SEVENTH INTERNATIONAL MEETING ON COMPUTATIONAL INTELLIGENCE METHODS FOR BIOINFORMATICS AND BIOSTATISTICS Palermo September 16-18 2010
CIBB 2010: Home Special Sessions

Data Clustering and Bioinformatics
Organized by: Vassilis P. Plagianakos* and Dimitris K. Tasoulis**
*University of Central Greece
**Imperial College London


Description and Scope
Traditionally Data Clustering has played a key role in the scientific attempts to transform data to knowledge. Over the past few decades rapid developments in genomic and other molecular research technologies and developments in information technologies have combined to produce a tremendous amount of data related to molecular biology. As a natural consequence, a lot of research has been devoted to the adoption of Data Clustering methods to analyse this new wealth of data. In this stream, the "Data Clustering and Bioinformatics" Special Session as part of the "2010 International Meeting on Computational Intelligence Methods for Bioinformatics and Biostatistics", aims to act as a forum for new ideas and paradigms. Of particular interest are Data Clustering approaches for the analysis of biological data, as well as Computational Intelligence algorithms applied to the same real life problems.

Topics
Technical areas addressed by this special session include, but are not limited to:

  • Feature and phenotype discovery
  • Class discovery
  • Gene expression clustering
  • Subspace clustering
  • Biclustering
  • Iterative feature selection and data clustering - Gene Shaving
  • Clustering/classification of bioimages or patterns derived from bioimages
  • Curse of dimensionality and microarray data clustering
  • Cluster visualisation and bioinformatics
  • Computational Intelligence algorithms for Bioinformatics


More Details in this link




Intelligent Clinical Decision Support Systems (i-CDSS)
Organized by: Alexandru Floares* and Leif Peterson**
*SAIA – OncoPredict & Solutions of Artificial Intelligence Applications, Cluj-Napoca, Romania
**Methodist Hospital Research Institute Houston, TX, USA

Description and Scope

Medicine and its scientific and technological background are rapidly and profoundly changing in the Information Age.
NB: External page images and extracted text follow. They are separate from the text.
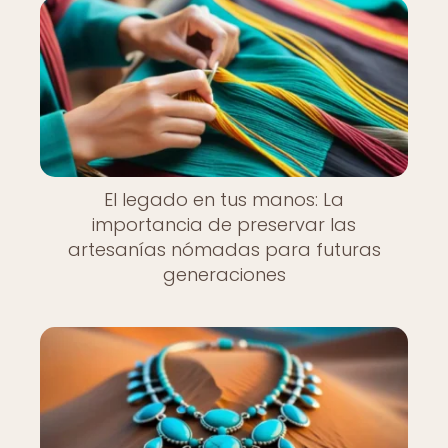
El legado en tus manos: La
importancia de preservar las
artesanías nómadas para futuras
generaciones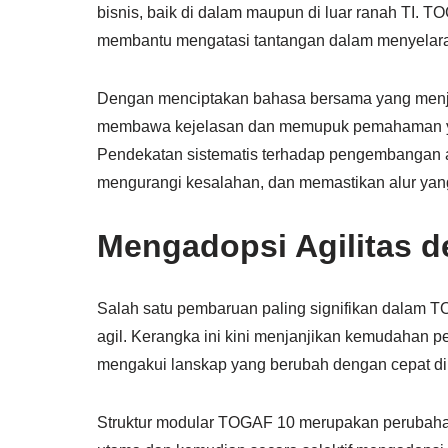
bisnis, baik di dalam maupun di luar ranah TI. 
membantu mengatasi tantangan dalam menyelar
Dengan menciptakan bahasa bersama yang menje
membawa kejelasan dan memupuk pemahaman yang 
Pendekatan sistematis terhadap pengembangan a
mengurangi kesalahan, dan memastikan alur yan
Mengadopsi Agilitas 
Salah satu pembaruan paling signifikan dalam T
agil. Kerangka ini kini menjanjikan kemudahan p
mengakui lanskap yang berubah dengan cepat di
Struktur modular TOGAF 10 merupakan perubahan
The impact of the biomedical equipment used to produce and collect laboratory data, signals and images is impressive. New high-throughput technologies have appeared and existing technologies have been radically transformed. For example, techniques such as electroencephalography or radiography, which two decades ago seemed to reach a bottleneck, came to a new life, and their importance as diagnostic tools is continuously increasing. As a result, our capacity to produce and record huge amount of complex biomedical data - patient conditions, diagnostic tests, treatments, outcomes, different kind of "omics" data (genomics/proteomics, etc.), biosignals and images – have dramatically increased. These data provide an unprecedented source of information that can lead to potential improvements in medical diagnostic, prognostic, and individualized, optimized treatment strategy.
However, much more work is required. Although technology has brought about tremendous new sources of important biomedical data, we have not moved very far with regard to extracting the knowledge that lies latent in this data. In recent years, modern computer science has brought forth tremendous new tools such as artificial neural networks, decision trees, fuzzy logic, evolutionary computing, support vector machines, and the like.  Also, the prevailing reductionist view by its own result seems to lead biomedicine to the systemic view.  In some recent studies, omics data are placed in a pathways/networks context, but most often only the structure of these networks is investigated – leaving the more complex dynamics as an unresolved challenge for dynamical systems analysis and control theoretic applications.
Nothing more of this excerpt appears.